» Action item
Make an exact copy, from the records below, of the lines from the line containing "HOW CAN YOU HELP IN YOUR" to the line containing "21st Street, Ste 1080, Bellevue, WA 98007", both lines included, excluding pictures.

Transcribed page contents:
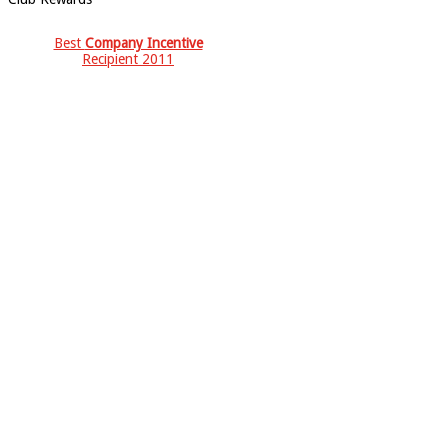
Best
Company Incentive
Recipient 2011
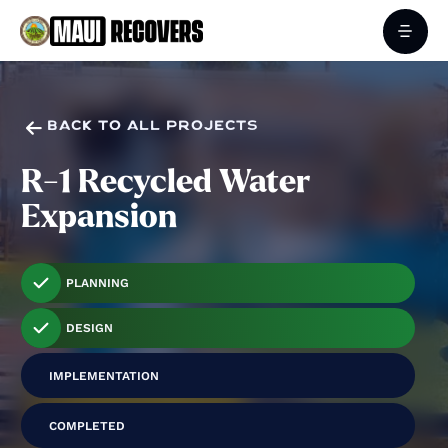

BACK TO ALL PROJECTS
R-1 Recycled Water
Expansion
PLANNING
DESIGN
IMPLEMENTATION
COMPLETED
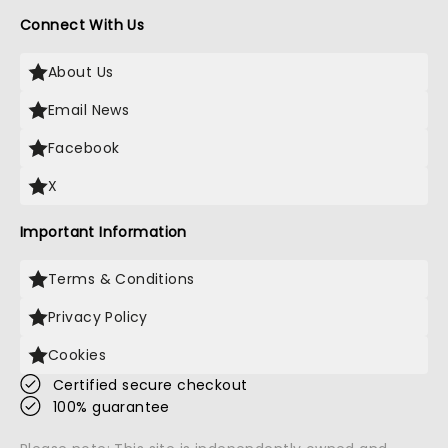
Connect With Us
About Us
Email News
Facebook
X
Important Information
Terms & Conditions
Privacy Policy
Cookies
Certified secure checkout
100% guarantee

---

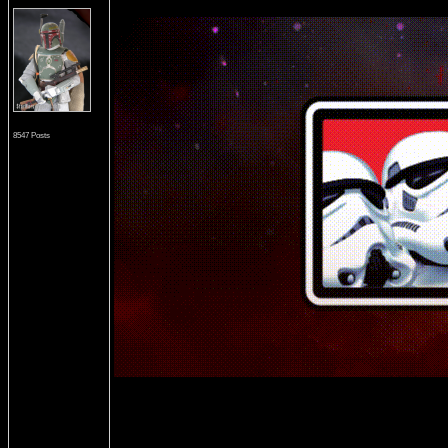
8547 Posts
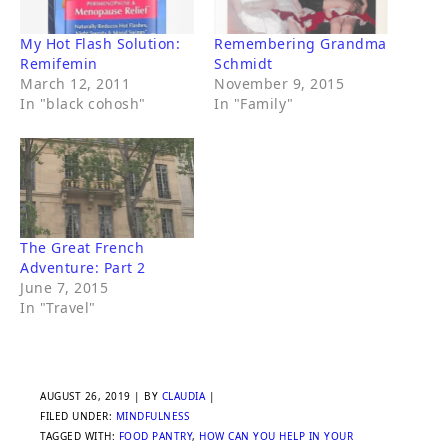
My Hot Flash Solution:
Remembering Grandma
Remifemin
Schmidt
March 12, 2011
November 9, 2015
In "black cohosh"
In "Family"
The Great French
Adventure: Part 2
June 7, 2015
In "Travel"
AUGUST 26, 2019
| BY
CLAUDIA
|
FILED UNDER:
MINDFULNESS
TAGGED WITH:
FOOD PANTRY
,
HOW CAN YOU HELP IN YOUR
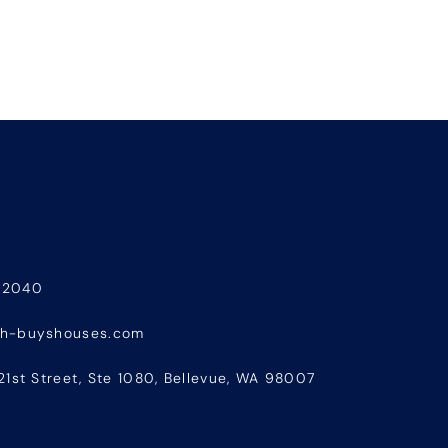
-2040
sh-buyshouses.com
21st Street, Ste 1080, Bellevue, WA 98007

...

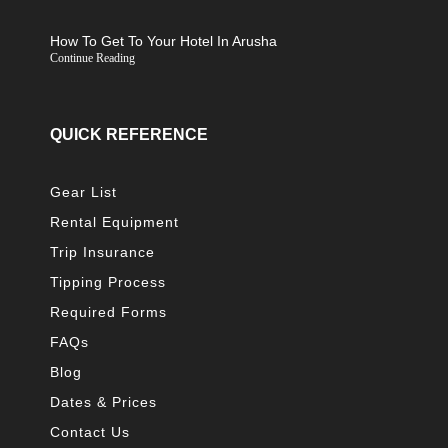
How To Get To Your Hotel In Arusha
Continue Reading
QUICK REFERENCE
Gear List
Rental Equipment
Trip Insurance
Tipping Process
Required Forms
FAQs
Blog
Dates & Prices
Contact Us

» Written solution
HOW CAN YOU HELP IN YOUR
-2040
sh-buyshouses.com
21st Street, Ste 1080, Bellevue, WA 98007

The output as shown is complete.